Scan the entries that follow for the word "qualifications", then report every line in which it appears.

[Dataset excerpts]

Content starts

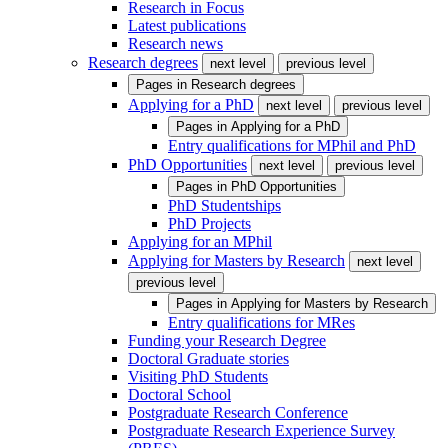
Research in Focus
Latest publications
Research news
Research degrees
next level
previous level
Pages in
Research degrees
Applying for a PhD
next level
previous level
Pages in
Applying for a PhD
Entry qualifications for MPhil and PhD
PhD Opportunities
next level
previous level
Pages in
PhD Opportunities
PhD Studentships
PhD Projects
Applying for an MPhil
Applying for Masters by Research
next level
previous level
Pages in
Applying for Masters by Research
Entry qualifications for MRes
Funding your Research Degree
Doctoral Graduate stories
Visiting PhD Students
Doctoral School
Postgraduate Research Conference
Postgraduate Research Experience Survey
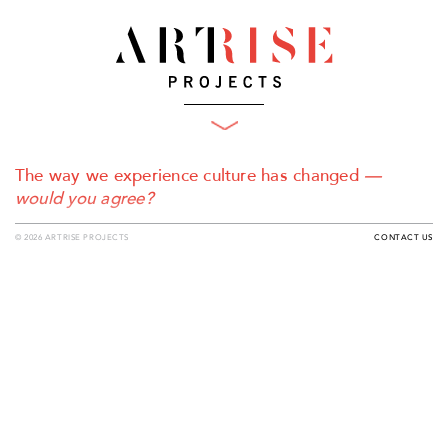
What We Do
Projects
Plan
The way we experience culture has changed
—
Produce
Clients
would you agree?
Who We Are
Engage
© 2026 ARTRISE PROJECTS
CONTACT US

Content ends
Content starts

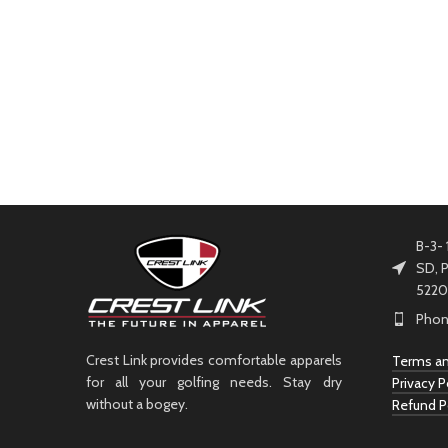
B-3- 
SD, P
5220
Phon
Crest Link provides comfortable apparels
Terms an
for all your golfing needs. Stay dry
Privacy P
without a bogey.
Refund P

Content ends
Content starts

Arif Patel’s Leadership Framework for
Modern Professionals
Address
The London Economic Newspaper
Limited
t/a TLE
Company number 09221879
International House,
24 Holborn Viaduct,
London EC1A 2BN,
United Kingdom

Content ends

Exercise response
Entry qualifications for MPhil and PhD
Entry qualifications for MRes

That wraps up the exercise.